Sweden turns to Caribbean cruise ship to house refugees
Source: telegraph.co.uk
A luxury cruise ship which spent decades crossing the sun-drenched waters of the Caribbean and the Mediterranean could be en route for Sweden’s chilly Baltic coast to be converted into an asylum centre.
Sweden’s Migration Agency is close to signing a deal with charter company US Shipmanagers to bring the 1,790-passenger Ocean Gala to Sweden, planning to berth it in Harnosand, a small port 270 miles north of Stockholm.
“I am extremely pleased.

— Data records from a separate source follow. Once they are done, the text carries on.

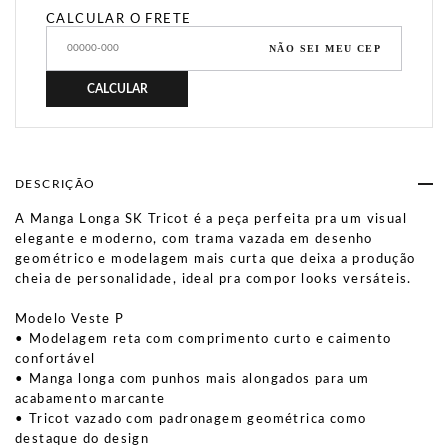
CALCULAR O FRETE
NÃO SEI MEU CEP
CALCULAR
DESCRIÇÃO
A Manga Longa SK Tricot é a peça perfeita pra um visual
elegante e moderno, com trama vazada em desenho
geométrico e modelagem mais curta que deixa a produção
cheia de personalidade, ideal pra compor looks versáteis.
Modelo Veste P
• Modelagem reta com comprimento curto e caimento
confortável
• Manga longa com punhos mais alongados para um
acabamento marcante
• Tricot vazado com padronagem geométrica como
destaque do design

This means that we are prepared, so that we’re not going to end up in a situation where we can’t offer a roof over people’s heads,” Willis Åberg, accommodation chief at Sweden’s Migration Agency, told the Aftonbladet newspaper.

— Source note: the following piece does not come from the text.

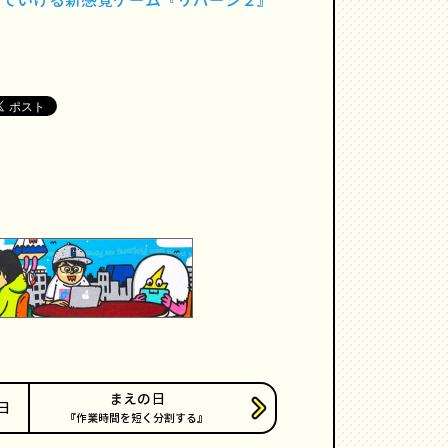
いていける新感覚ゲーム『リバーシ２』
まえの日
日
作業時間を短く分割する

The agency is engaged a desperate race to find new beds before spring, when off-season winter contracts to house asylum seekers signed with hundreds of hotels and campsites are due to expire.
The agency also fears that the influx of asylum seekers, now down to a manageable 700 a week from unprecedented rates of 10,000 a week in November, will pick up again in the coming months as warm weather returns to Greece and Italy and tens of thousands of Syrians are forced from their homes.
When Ocean Gala was first launched as M/S Scandinavia in 1982 it was one of the world’s largest cruise ships, spending its days cruising between New York and the Bahamas.
Since 2002, renamed Island Escape, it has spent the summer in the Mediterranean and the winter cruising around South America.
Its cruising days came to an end last December when it was renamed Ocean Gala and taken to Brest, France, to be rented out as a floating hotel.
According to the local Allehanda newspaper, the charter agency’s applications to berth the ship at of Harnosand’s two deep water harbours has met strong resistance from local politicians.
“A ship cannot berth as an accommodation facility for one year at the dock unless a building permit has been granted and an environmental assessment done,” Fred Nilsson, chairman of the local municipal council told the newspaper. “Rarely has the municipal and county administrative authority felt as justified as in this case.”
Mr Åberg told Aftonbladet that it was up to the charter company to find a willing municipality.
“We don’t have any opinions about where it is. It’s all about finding a suitable harbour,” he said.
The contract will be annulled if a berth cannot be secured within two months.